Matricardi sighed and looked at Rockaforte. Rockaforte raised his eyebrows.

“Do you like this house?” said Matricardi.

I considered the dust-covered parlor, the load of ancient furnishing between the carpet and the ceiling’s scrollwork, how it all hung suspended inside the shell of the warehouse-brownstone. I felt the presence of the past, of mothers and sons, deals and understandings, one dead hand gripping another-dead hands were nested here on Degraw Street like a series of Chinese boxes. Including Frank Minna’s. There were so many ways I didn’t like it I didn’t know where to begin, except that I knew I shouldn’t allow myself to begin at all.

“It’s not a house,” I said, offering the very least of my objections. “It’s a room.”

“He says it’s a room,” said Matricardi. “Lionel, this is my mother’s house where we sit. Where you stand so full of fury it makes you like a cornered dog.”

“Somebody killed Frank.”

“Are you accusing Tony?”

“Accusatony! Excusebaloney! Funnymonopoly!” I squeezed my eyes shut to interrupt the seizure of language.

“We wish you to understand, Lionel. We regret Frank’s passing. We miss him sorely. It is a soreness in our hearts. Nothing could please us more than to see his killer torn by birds or picked apart by insects with claws. Tony should have your help in bringing that day closer. You should stand behind him.”

“What if my search brings me to Tony?” I’d let The Clients lead me to this pass in the conversation, and now there wasn’t any reason to pretend.
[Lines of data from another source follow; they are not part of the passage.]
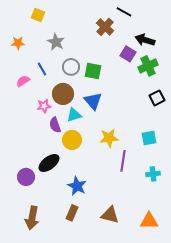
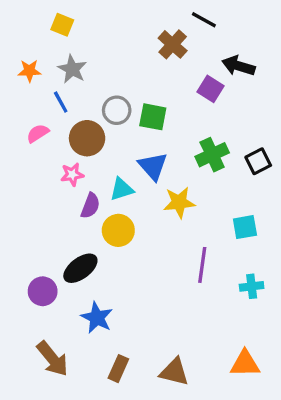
gray star: (56, 42) -> (72, 69), moved
green cross: (148, 66) -> (212, 155), moved
blue line: (42, 69) -> (61, 102), moved
brown circle: (63, 94) -> (87, 138), moved
purple semicircle: (55, 125) -> (90, 206), turned -140
yellow star: (109, 138) -> (179, 202), moved
blue star: (77, 186) -> (97, 318), moved
brown rectangle: (72, 213) -> (118, 369), moved
brown triangle: (110, 215) -> (174, 372), moved
brown arrow: (32, 218) -> (52, 359), turned -50

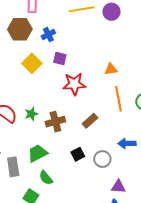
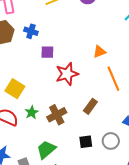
blue cross: (48, 35) -> (31, 31), turned -32
yellow square: (32, 63) -> (15, 89), moved
black square: (78, 154) -> (86, 142), turned 32

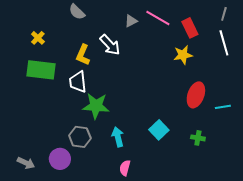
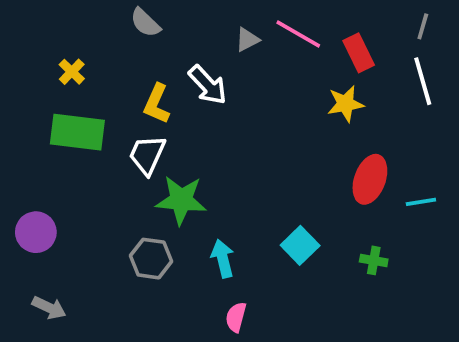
white trapezoid: (78, 82) -> (147, 155), turned 30
purple circle: (60, 159) -> (36, 232), moved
“The dead live in our hearts, Lionel. From there Frank will never be dislodged. But now Tony has replaced Frank in the world of the living.”

“What does that mean? You’ve replaced Frank with Tony?”

“It means you shouldn’t act against Tony. Because our wishes go with him.”

I understood now. It was Tony’s Italian apotheosis at last. I was thrilled for him.

Unless it had been this way for years without my knowing. Maybe Tony Vermonte and The Clients ran deeper than Frank Minna and The Clients ever had.